Mann's review focuses heavily on the experience of editing with the iMac Pro rather than on raw speed and performance alone, making it an interesting look at how the iMac Pro performs on a day to day basis in a photography workflow.


According to Mann, without the power of the iMac Pro, he would not have been able to do certain things, like create the high-resolution multi-image panoramas featured in his review. A panorama composed of 14 images at 100 megapixels each would not even process on the MacBook Pro, he said, while the iMac Pro handled it with no issue.
Without the Hasselblad's ultra sharp clarity, I couldn't have captured the Superpano above, and without the iMac Pro, I simply wouldn't have attempted to assemble it. But now, informed by this gear, I'm asking myself new questions like, "Where could I install an extremely high-res, 30-foot panorama in print?"
For photographers, Mann recommends a 10-core iMac Pro with 128GB of RAM and a 4TB SSD to future proof the machine as it is not user upgradeable for the most part. "My advice when upgrading your machine at any time is to give yourself as much room to grow as possible," he said.

One of Mann's Antarctica shots, edited with iMac Pro​

Mann said that his favorite iMac Pro features are reliable support for wireless input devices, which includes the Magic Keyboard and the Magic Mouse 2 (both of these can be charged via Lightning and don't require batteries), a swappable VESA mount for different workflows and conditions, and the FaceTime camera, which was much improved over the camera in his MacBook Pro. He did say, though, that he wished the Magic Mouse 2 was usable while charging and that he'd like to see more software that's optimized to take advantage of the machine.

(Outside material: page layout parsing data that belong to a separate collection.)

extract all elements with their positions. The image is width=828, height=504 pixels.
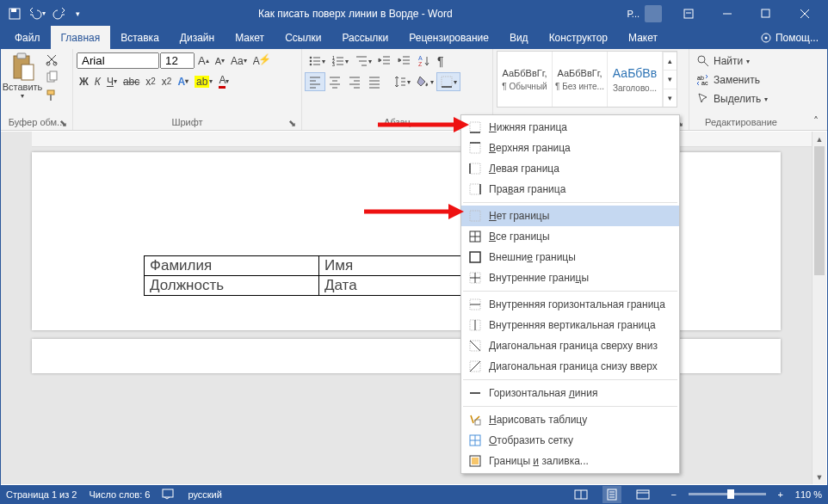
border-menu-item[interactable]: Правая граница xyxy=(461,179,679,200)
bullets-button[interactable]: ▾ xyxy=(306,52,328,70)
tab-view[interactable]: Вид xyxy=(499,26,539,49)
format-painter-button[interactable] xyxy=(42,87,61,104)
tab-review[interactable]: Рецензирование xyxy=(399,26,499,49)
border-menu-item[interactable]: Верхняя граница xyxy=(461,138,679,158)
word-count[interactable]: Число слов: 6 xyxy=(89,489,150,500)
scroll-track[interactable] xyxy=(813,146,826,470)
table-cell[interactable]: Должность xyxy=(145,276,319,296)
highlight-button[interactable]: ab▾ xyxy=(192,74,215,89)
language-indicator[interactable]: русский xyxy=(188,489,221,500)
tab-mailings[interactable]: Рассылки xyxy=(331,26,399,49)
border-menu-item[interactable]: Границы и заливка... xyxy=(461,451,679,471)
tab-table-layout[interactable]: Макет xyxy=(618,26,668,49)
save-button[interactable] xyxy=(4,3,25,24)
font-name-input[interactable] xyxy=(77,52,159,69)
ribbon-options-button[interactable] xyxy=(669,1,708,26)
font-color-button[interactable]: A▾ xyxy=(216,72,232,90)
tab-references[interactable]: Ссылки xyxy=(275,26,331,49)
style-no-spacing[interactable]: АаБбВвГг,¶ Без инте... xyxy=(553,52,608,107)
superscript-button[interactable]: x2 xyxy=(159,74,175,89)
shrink-font-button[interactable]: A▾ xyxy=(213,54,227,68)
undo-button[interactable]: ▾ xyxy=(27,3,47,24)
spellcheck-icon[interactable] xyxy=(162,488,176,501)
show-marks-button[interactable]: ¶ xyxy=(435,52,447,70)
align-left-button[interactable] xyxy=(306,73,324,90)
paste-button[interactable]: Вставить ▾ xyxy=(4,51,40,108)
border-menu-item[interactable]: Внешние границы xyxy=(461,247,679,267)
border-menu-item[interactable]: Диагональная граница сверху вниз xyxy=(461,335,679,356)
print-layout-button[interactable] xyxy=(602,486,621,503)
clipboard-dialog-launcher[interactable]: ⬊ xyxy=(57,117,69,129)
style-gallery[interactable]: АаБбВвГг,¶ Обычный АаБбВвГг,¶ Без инте..… xyxy=(497,51,677,108)
copy-button[interactable] xyxy=(42,69,61,86)
border-menu-item[interactable]: Внутренняя горизонтальная граница xyxy=(461,294,679,315)
border-menu-item[interactable]: Внутренние границы xyxy=(461,267,679,288)
change-case-button[interactable]: Aa▾ xyxy=(228,53,250,69)
zoom-slider[interactable] xyxy=(689,493,766,495)
clear-format-button[interactable]: A⚡ xyxy=(250,53,263,69)
font-dialog-launcher[interactable]: ⬊ xyxy=(286,117,298,129)
customize-qat-button[interactable]: ▾ xyxy=(71,3,83,24)
numbering-button[interactable]: 123▾ xyxy=(329,52,351,70)
scroll-down-button[interactable]: ▼ xyxy=(813,470,826,484)
tab-table-design[interactable]: Конструктор xyxy=(539,26,618,49)
style-normal[interactable]: АаБбВвГг,¶ Обычный xyxy=(497,52,553,107)
bold-button[interactable]: Ж xyxy=(77,74,91,89)
align-center-button[interactable] xyxy=(325,73,344,90)
style-heading1[interactable]: АаБбВвЗаголово... xyxy=(608,52,663,107)
line-spacing-button[interactable]: ▾ xyxy=(391,73,413,90)
border-menu-item[interactable]: Левая граница xyxy=(461,158,679,179)
shading-button[interactable]: ▾ xyxy=(414,73,436,90)
border-menu-item[interactable]: Нижняя граница xyxy=(461,117,679,138)
table-cell[interactable]: Фамилия xyxy=(145,256,319,276)
subscript-button[interactable]: x2 xyxy=(143,74,158,89)
tab-home[interactable]: Главная xyxy=(51,26,111,49)
border-menu-item[interactable]: Все границы xyxy=(461,226,679,247)
vertical-scrollbar[interactable]: ▲ ▼ xyxy=(812,132,826,484)
borders-button[interactable]: ▾ xyxy=(437,73,460,90)
web-layout-button[interactable] xyxy=(633,486,652,503)
sort-button[interactable]: AZ xyxy=(415,52,434,70)
replace-button[interactable]: abacЗаменить xyxy=(693,71,763,89)
close-button[interactable] xyxy=(785,1,824,26)
zoom-level[interactable]: 110 % xyxy=(795,489,822,500)
tab-layout[interactable]: Макет xyxy=(225,26,275,49)
redo-button[interactable] xyxy=(49,3,70,24)
cut-button[interactable] xyxy=(42,51,61,68)
scroll-thumb[interactable] xyxy=(814,146,825,275)
tell-me[interactable]: Помощ... xyxy=(751,26,827,49)
collapse-ribbon-button[interactable]: ˄ xyxy=(808,114,824,128)
zoom-out-button[interactable]: − xyxy=(664,486,683,503)
underline-button[interactable]: Ч▾ xyxy=(104,74,120,89)
find-button[interactable]: Найти▾ xyxy=(693,52,753,70)
multilevel-button[interactable]: ▾ xyxy=(352,52,374,70)
style-gallery-more[interactable]: ▴▾▾ xyxy=(663,52,677,107)
strike-button[interactable]: abc xyxy=(120,74,142,89)
justify-button[interactable] xyxy=(365,73,384,90)
border-menu-item[interactable]: Горизонтальная линия xyxy=(461,383,679,403)
border-menu-item[interactable]: Нет границы xyxy=(461,206,679,226)
scroll-up-button[interactable]: ▲ xyxy=(813,132,826,146)
align-right-button[interactable] xyxy=(345,73,364,90)
border-menu-item[interactable]: Внутренняя вертикальная граница xyxy=(461,315,679,335)
tab-insert[interactable]: Вставка xyxy=(110,26,170,49)
maximize-button[interactable] xyxy=(746,1,785,26)
border-menu-item[interactable]: Нарисовать таблицу xyxy=(461,409,679,430)
decrease-indent-button[interactable] xyxy=(375,52,394,70)
font-size-input[interactable] xyxy=(160,52,195,69)
italic-button[interactable]: К xyxy=(92,74,103,89)
minimize-button[interactable] xyxy=(708,1,746,26)
user-account[interactable]: Р... xyxy=(627,5,662,22)
increase-indent-button[interactable] xyxy=(395,52,414,70)
border-icon xyxy=(468,182,482,196)
zoom-in-button[interactable]: + xyxy=(771,486,790,503)
border-menu-item[interactable]: Диагональная граница снизу вверх xyxy=(461,356,679,377)
tab-file[interactable]: Файл xyxy=(4,26,51,49)
page-indicator[interactable]: Страница 1 из 2 xyxy=(6,489,77,500)
read-mode-button[interactable] xyxy=(572,486,590,503)
select-button[interactable]: Выделить▾ xyxy=(693,90,771,108)
border-menu-item[interactable]: Отобразить сетку xyxy=(461,430,679,451)
grow-font-button[interactable]: A▴ xyxy=(195,52,212,69)
text-effects-button[interactable]: A▾ xyxy=(175,74,191,89)
tab-design[interactable]: Дизайн xyxy=(170,26,225,49)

Speed, while not the main focus of the review, was an important factor for Mann. The machine, compared to his in-the-field equipment that includes a MacBook Pro, was "insanely fast." Exporting 20 RAW images took 61 seconds, compared to 185 seconds on the MacBook Pro, while assembling an 8-image panorama took 33 seconds on the iMac Pro, compared to 357 seconds on the MacBook Pro. Mann describes how much time can be saved with the iMac Pro:
As a professional photographer, let's conservatively hypothesize you shoot and process 25,000 images a year. Let's say the difference of choosing the faster computer saves you one second per image. That's 25,000 seconds, which is 416 minutes, which is about 7 hours. Remember, this on the assumption of one second per image. As a creative pro, what's the time worth to you?
Mann also used an older 15-inch MacBook Pro for saving media while in the field, a 10.5-inch iPad Pro for in-field editing with Lightroom, and the iPhone X for quick shots and panoramas not captured with the Hasselblad H6D-100c or the Sony A9 that he also brought along.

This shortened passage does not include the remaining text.